[Input data — start]

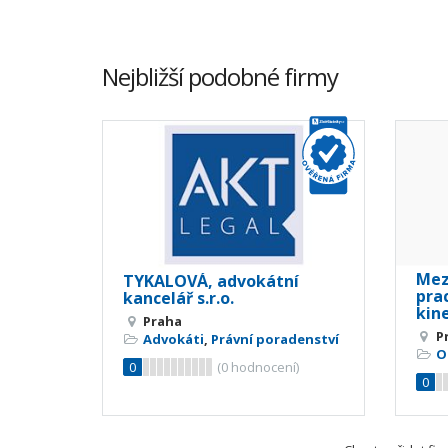
Nejbližší podobné firmy
Mez
TYKALOVÁ, advokátní
pra
kancelář s.r.o.
kin
Praha
P
Advokáti
,
Právní poradenství
O
0
(
0
hodnocení)
0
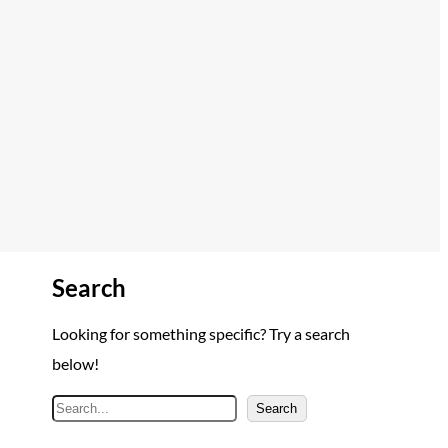
Search
Looking for something specific? Try a search
below!
A
Search
r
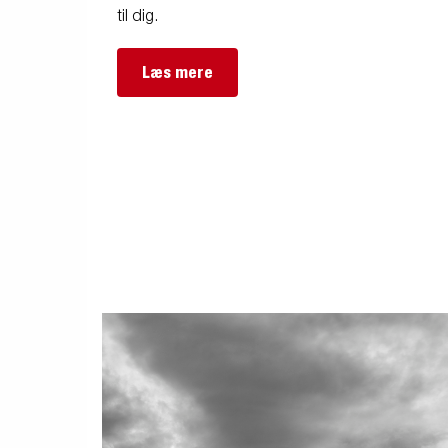
til dig.
Læs mere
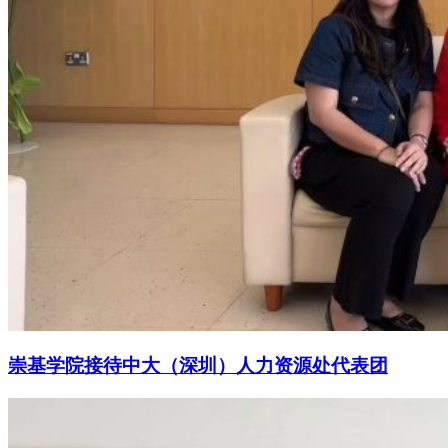
崇基学院接待中大（深圳）人力资源处代表团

[Input data — finish]

| Prompt |
Would you set down each line of the data exactly, with no images included?

| Result for this task |
Nejbližší podobné firmy
Mez
TYKALOVÁ, advokátní
pra
kancelář s.r.o.
kin
Praha
P
Advokáti
,
Právní poradenství
O
0
(
0
hodnocení)
0
Search
Looking for something specific? Try a search
below!
A
Search
r
til dig.
Læs mere
崇基学院接待中大（深圳）人力资源处代表团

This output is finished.